Records supplied:
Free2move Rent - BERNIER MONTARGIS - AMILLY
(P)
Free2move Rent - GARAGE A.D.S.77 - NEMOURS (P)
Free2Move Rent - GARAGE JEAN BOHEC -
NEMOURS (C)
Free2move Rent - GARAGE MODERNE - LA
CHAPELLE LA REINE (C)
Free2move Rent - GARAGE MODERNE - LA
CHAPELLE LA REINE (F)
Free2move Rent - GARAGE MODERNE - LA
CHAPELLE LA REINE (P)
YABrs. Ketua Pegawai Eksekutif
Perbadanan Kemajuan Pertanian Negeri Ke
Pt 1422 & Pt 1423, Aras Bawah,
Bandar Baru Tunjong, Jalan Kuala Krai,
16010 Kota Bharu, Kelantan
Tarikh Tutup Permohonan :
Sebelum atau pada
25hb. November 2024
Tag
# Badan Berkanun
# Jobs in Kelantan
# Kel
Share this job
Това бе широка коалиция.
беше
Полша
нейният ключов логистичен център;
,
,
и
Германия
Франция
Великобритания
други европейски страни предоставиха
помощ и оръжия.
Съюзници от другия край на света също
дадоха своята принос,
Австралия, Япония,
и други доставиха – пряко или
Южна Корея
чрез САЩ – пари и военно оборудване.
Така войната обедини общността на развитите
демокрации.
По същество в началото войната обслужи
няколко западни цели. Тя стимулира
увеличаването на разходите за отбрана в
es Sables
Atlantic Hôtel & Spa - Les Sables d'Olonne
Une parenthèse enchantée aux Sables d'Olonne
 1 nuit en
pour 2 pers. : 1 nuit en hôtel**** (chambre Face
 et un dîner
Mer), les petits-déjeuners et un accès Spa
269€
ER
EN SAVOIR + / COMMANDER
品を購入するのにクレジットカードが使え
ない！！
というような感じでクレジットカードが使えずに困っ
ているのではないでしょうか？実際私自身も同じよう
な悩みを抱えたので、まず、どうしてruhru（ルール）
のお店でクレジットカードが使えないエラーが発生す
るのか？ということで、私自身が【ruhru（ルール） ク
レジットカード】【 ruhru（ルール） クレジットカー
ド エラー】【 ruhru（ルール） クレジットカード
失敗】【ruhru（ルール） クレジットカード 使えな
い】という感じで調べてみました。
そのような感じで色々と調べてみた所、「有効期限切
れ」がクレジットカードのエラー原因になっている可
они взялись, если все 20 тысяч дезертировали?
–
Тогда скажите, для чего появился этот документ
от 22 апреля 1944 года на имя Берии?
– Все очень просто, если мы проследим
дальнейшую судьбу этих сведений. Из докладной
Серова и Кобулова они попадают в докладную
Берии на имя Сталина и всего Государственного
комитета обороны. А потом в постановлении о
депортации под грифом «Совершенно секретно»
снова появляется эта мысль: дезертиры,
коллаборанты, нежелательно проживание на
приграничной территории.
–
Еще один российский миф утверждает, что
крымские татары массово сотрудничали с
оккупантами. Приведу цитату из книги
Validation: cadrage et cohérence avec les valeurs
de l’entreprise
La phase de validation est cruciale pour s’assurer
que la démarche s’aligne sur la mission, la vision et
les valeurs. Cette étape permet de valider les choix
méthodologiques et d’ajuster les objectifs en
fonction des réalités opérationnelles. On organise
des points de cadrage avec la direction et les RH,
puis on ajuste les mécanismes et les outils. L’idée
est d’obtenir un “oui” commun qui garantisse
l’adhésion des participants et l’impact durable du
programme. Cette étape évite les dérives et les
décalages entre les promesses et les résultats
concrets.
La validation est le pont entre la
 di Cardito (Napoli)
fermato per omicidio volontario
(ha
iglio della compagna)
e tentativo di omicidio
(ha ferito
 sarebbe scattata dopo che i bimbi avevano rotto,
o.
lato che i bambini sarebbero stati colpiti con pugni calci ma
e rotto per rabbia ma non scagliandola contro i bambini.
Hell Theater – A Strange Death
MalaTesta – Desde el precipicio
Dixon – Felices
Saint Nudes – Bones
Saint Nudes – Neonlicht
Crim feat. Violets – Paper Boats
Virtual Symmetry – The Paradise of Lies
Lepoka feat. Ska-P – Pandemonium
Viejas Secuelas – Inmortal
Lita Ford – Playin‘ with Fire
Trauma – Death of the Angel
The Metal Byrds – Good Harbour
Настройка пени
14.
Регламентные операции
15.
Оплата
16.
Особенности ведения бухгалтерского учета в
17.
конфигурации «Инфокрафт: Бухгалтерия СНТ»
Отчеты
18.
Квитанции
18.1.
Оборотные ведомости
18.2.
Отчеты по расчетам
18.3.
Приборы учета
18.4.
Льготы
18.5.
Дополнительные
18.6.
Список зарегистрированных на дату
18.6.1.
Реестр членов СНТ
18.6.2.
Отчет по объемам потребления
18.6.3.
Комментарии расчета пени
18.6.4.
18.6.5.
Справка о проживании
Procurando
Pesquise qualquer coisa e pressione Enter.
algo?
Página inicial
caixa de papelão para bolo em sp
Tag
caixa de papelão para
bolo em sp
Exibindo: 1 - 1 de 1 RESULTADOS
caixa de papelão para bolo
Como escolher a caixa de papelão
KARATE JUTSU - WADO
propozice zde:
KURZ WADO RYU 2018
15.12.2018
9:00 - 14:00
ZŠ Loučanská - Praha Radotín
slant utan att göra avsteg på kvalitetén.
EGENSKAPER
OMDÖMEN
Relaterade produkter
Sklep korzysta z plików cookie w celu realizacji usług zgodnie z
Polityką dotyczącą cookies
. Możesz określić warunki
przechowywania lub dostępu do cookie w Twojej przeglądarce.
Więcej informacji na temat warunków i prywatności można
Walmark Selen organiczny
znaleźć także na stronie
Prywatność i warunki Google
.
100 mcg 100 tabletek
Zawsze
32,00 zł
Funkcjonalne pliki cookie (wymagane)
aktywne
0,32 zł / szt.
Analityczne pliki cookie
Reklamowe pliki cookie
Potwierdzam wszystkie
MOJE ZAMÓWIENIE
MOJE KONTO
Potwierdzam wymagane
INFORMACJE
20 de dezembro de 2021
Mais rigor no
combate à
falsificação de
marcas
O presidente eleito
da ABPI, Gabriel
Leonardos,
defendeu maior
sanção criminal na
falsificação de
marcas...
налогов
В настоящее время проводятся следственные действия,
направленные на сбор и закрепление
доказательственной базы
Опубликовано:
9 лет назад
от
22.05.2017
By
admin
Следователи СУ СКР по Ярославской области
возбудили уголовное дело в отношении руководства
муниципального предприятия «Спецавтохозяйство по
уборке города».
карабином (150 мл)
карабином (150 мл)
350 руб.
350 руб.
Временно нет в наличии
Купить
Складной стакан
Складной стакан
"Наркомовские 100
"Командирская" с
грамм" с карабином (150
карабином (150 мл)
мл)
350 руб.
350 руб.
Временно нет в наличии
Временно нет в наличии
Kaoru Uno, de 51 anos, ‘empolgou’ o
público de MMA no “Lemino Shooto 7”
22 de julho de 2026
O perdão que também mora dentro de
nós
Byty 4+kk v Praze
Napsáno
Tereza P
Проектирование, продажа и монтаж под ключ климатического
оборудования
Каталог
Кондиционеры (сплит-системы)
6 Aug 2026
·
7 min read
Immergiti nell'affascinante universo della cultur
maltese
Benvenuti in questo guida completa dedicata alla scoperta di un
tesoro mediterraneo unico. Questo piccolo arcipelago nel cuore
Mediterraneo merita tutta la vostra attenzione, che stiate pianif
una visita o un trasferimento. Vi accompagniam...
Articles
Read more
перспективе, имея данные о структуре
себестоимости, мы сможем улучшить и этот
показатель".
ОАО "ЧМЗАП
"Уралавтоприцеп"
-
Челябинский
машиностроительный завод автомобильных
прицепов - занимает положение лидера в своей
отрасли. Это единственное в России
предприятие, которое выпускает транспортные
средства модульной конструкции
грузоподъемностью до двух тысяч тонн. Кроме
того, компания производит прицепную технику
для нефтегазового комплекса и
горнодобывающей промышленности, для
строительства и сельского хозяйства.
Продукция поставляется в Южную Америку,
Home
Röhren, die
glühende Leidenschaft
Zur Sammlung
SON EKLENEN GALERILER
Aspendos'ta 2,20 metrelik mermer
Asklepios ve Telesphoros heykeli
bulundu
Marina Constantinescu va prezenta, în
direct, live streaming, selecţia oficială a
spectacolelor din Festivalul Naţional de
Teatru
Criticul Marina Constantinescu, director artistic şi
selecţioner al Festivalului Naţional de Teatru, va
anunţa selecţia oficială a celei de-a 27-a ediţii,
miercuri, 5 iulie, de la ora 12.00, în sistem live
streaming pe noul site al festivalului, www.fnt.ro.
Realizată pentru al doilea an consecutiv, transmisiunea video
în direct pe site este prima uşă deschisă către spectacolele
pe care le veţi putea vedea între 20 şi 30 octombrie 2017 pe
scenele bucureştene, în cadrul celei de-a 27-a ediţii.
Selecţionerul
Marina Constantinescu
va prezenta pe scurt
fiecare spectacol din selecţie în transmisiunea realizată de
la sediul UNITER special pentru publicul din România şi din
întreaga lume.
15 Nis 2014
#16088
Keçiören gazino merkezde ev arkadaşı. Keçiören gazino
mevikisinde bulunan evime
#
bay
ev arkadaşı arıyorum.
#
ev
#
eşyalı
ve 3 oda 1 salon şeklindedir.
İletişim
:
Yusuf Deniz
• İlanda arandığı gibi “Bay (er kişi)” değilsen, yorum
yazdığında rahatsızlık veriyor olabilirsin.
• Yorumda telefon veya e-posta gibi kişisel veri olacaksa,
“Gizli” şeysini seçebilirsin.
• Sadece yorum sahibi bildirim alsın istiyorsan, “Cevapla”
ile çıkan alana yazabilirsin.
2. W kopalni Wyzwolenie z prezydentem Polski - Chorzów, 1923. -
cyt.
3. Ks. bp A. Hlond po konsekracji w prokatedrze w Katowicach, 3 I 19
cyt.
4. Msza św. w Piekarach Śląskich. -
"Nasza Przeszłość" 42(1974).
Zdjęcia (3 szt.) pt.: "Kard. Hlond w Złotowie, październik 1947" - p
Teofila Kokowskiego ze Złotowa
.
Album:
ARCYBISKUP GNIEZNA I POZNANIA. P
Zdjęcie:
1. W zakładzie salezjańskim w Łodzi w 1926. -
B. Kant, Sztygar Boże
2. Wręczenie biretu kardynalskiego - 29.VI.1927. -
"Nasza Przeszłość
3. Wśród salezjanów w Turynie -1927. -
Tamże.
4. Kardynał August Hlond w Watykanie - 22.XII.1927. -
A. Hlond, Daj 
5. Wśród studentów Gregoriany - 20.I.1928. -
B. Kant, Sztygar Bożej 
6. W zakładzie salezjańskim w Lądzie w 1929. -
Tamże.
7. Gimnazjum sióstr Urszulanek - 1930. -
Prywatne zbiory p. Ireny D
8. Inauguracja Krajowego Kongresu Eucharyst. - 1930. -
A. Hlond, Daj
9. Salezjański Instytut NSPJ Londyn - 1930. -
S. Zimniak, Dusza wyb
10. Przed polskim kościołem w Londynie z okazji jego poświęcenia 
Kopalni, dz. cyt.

Work required:
From the entries above, return exactly the line containing "Отчет по объемам потребления", the line containing "Relaterade produkter", and all lines between, and nothing else.

Answer section:
Отчет по объемам потребления
18.6.3.
Комментарии расчета пени
18.6.4.
18.6.5.
Справка о проживании
Procurando
Pesquise qualquer coisa e pressione Enter.
algo?
Página inicial
caixa de papelão para bolo em sp
Tag
caixa de papelão para
bolo em sp
Exibindo: 1 - 1 de 1 RESULTADOS
caixa de papelão para bolo
Como escolher a caixa de papelão
KARATE JUTSU - WADO
propozice zde:
KURZ WADO RYU 2018
15.12.2018
9:00 - 14:00
ZŠ Loučanská - Praha Radotín
slant utan att göra avsteg på kvalitetén.
EGENSKAPER
OMDÖMEN
Relaterade produkter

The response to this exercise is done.